[MUD-Dev] Re: COH and others
Alex Chacha
achacha at hotmail.com
Thu Jul 15 23:11:30 CEST 2004
Daniel Harman wrote:
>> Enter City OF Heros, they solved the level problem with the
>> sidekick concept which I think is one of the biggest additions to
>> the world of MOGs to come in a long time. Now you can have
>> people group with friends of any level and still have some fun.
>> It is not a perfect system, but it is a very good one.
> It's certainly a nice idea on the face of it, but at what cost?
> Metaphorically speaking, I've got a feeling it kills the
> aspiration to level up and kill the dragon. You don't have to, you
> just tag along with a buddy who's already earnt his stripes. Short
> term gratification at the expense of longetivity?
The drive there is to get new powers, when you get sidekicked you
become 1-3 levels lower than your mentor (depends on level gap).
The issue is that you do not gain any new powers, just scale your
current ones. The incentive is still there to keep leveling and
getting new powers and enhancing the current ones (on odd levels you
get to add enhancement slots to your existing powers thus slightly
augmenting them). Some higher level powers are very useful in high
level encounters, and while the sidekick can contribute, they will
never be as productive as the higher level heros. Again, not a
perfect system, but works well. In EQ, my friends were level 50 when
I first signed up, I had to spend almost a year by myself learning
how to play and leveling, while I chatted with them. IRC would have
been just as effective in that case, it would have been nice to tag
along once in a while and see more that the usual a_rat_0, a_bat_0
and a_wolf_0 for months on end. I suspect more games may adopt this
type of a system to allow newbie to "avoid" the high barrier of
entry and play with friends that got them into the game.
> The correct approach is to streamline the game so that grouping
> and interacting with other people is easier. Encourage groups, but
> facilitate it better and give them bite sized activities. That's
> what CoH seems to do very successfully.
That is exactly the point. I agree that games need to have
extremely easy ways to form groups. There needs to be an obvious
advantage to grouping. However, the ability to solo must
exist. There are days when you don't want to group with anyone and
simply want to explore the world and maybe do a mission or two in
peace. That should be accommodated, but soloing (albeit possible)
should never allow experience gain to match that of a group. CoH
does have a good system where you can simply find people in the zone
and invite them. One better would be to allow you to search a level
range across all the zones. The other major feature that is still
missing is "groups looking for heroes", when turned on with a
description by the group leader it will allow people to find groups
that may be interested in doing what they also want to do (some
people want to run around and kill villains, some want to do
missions, some want to explore, some want to stand around and dance;
you can never predict that).
> 'Ship it when its done' is a great ideal, but very few have the
> money to play that game.

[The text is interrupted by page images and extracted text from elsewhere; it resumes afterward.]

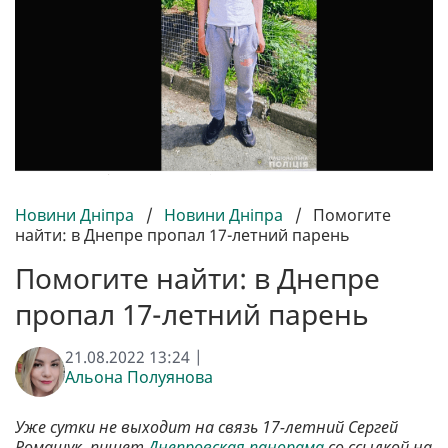
Новини Дніпра
/
Новини Дніпра
/
Помогите
найти: в Днепре пропал 17-летний парень
Помогите найти: в Днепре
пропал 17-летний парень
21.08.2022 13:24 |
Альона Полуянова
Уже сутки не выходит на связь 17-летний Сергей
Ромащук, пишет
Днепровская панорама
со ссылкой на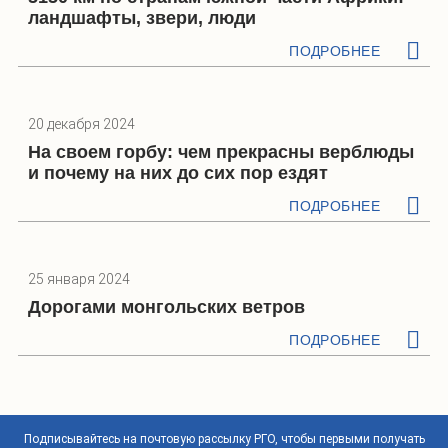
ландшафты, звери, люди
ПОДРОБНЕЕ
20 декабря 2024
На своем горбу: чем прекрасны верблюды
и почему на них до сих пор ездят
ПОДРОБНЕЕ
25 января 2024
Дорогами монгольских ветров
ПОДРОБНЕЕ
Подписывайтесь на почтовую рассылку РГО, чтобы первыми получать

There are also plenty of people for whom
> it would never be done and they'd never ship! Whilst most aren't
> in game development for the money, there is a bottom line
> somewhere. People want to get paid.
This touches on the issue of vaporware, which is a real problem.
The ideal (ship-when-ready) is great and it should be the goal, but
with some development organizations, this will not work. People are
either goal driven and/or doing it because they love it. Goal driven
people need to have a drop date, rest need to have a deadline that
is semi-flexible. It is very demoralizing to design something and
then 3 months before shiptime sit around and cut features out so
that it ships on time (I haven't had that happen to me yet, but I
have few friends who are a bit disenchanted with the whole software
development process, I am sure I'll get there eventually :). It is
obvious in that case that the time estimate was wrong, but also that
the end product will be far from what was intended to ship in the
first place. It is very tough to get it right and people who know
how to manage this are in very high demand.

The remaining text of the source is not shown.